(Dataset entries)
↓
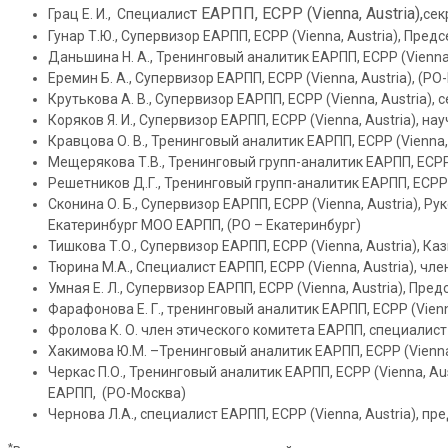
т ЕАРПП, ECPP (Vienna, Austria),
Грац Е. И., Специалис
сек
Гунар Т.Ю., Супервизор ЕАРПП, ЕСРР (Vienna, Austria), Пре
Даньшина Н. А., Тренинговый аналитик ЕАРПП, ECPP (Vienna
Еремин Б. А., Супервизор ЕАРПП, ЕСРР (Vienna, Austria), (РО
Крутькова А. В., Супервизор ЕАРПП, ЕСРР (Vienna, Austria
Коряков Я. И., Супервизор ЕАРПП, ЕСРР (Vienna, Austria),
Кравцова О. В., Тренинговый аналитик ЕАРПП, ЕСРР (Vienna,
Мещерякова Т.В., Тренинговый групп-аналитик ЕАРПП, ЕСРР 
Решетников Д.Г., Тренинговый групп-аналитик ЕАРПП, ЕСРР (
Сконина О. Б., Супервизор ЕАРПП, ECPP (Vienna, Austria),
Екатеринбург МОО ЕАРПП, (РО – Екатеринбург)
Тишкова Т.О., Супервизор ЕАРПП, ЕСРР (Vienna, Austria), 
Тюрина М.А., Специалист ЕАРПП, ECPP (Vienna, Austria), 
Умная Е. Л., Супервизор ЕАРПП, ECPP (Vienna, Austria), П
Фарафонова Е. Г., тренинговый аналитик ЕАРПП, ЕСРР (Vien
Фролова К. О. член этического комитета ЕАРПП, специалист 
Хакимова Ю.М. –Тренинговый аналитик ЕАРПП, ЕСРР (Vienna,
Черкас П.О., Тренинговый аналитик ЕАРПП, ЕСРР (Vienna, A
ЕАРПП, (РО-Москва)
Чернова Л.А., специалист ЕАРПП, ЕСРР (Vienna, Austria), п
*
↑
◆ **Task to complete**:
Up to and including the line with "Екатеринбург МОО ЕАРПП, (РО – Екатеринбург)", copy the data above from its first line. Skip pictures.

◆ **Result of this task**:
т ЕАРПП, ECPP (Vienna, Austria),
Грац Е. И., Специалис
сек
Гунар Т.Ю., Супервизор ЕАРПП, ЕСРР (Vienna, Austria), Пре
Даньшина Н. А., Тренинговый аналитик ЕАРПП, ECPP (Vienna
Еремин Б. А., Супервизор ЕАРПП, ЕСРР (Vienna, Austria), (РО
Крутькова А. В., Супервизор ЕАРПП, ЕСРР (Vienna, Austria
Коряков Я. И., Супервизор ЕАРПП, ЕСРР (Vienna, Austria),
Кравцова О. В., Тренинговый аналитик ЕАРПП, ЕСРР (Vienna,
Мещерякова Т.В., Тренинговый групп-аналитик ЕАРПП, ЕСРР 
Решетников Д.Г., Тренинговый групп-аналитик ЕАРПП, ЕСРР (
Сконина О. Б., Супервизор ЕАРПП, ECPP (Vienna, Austria),
Екатеринбург МОО ЕАРПП, (РО – Екатеринбург)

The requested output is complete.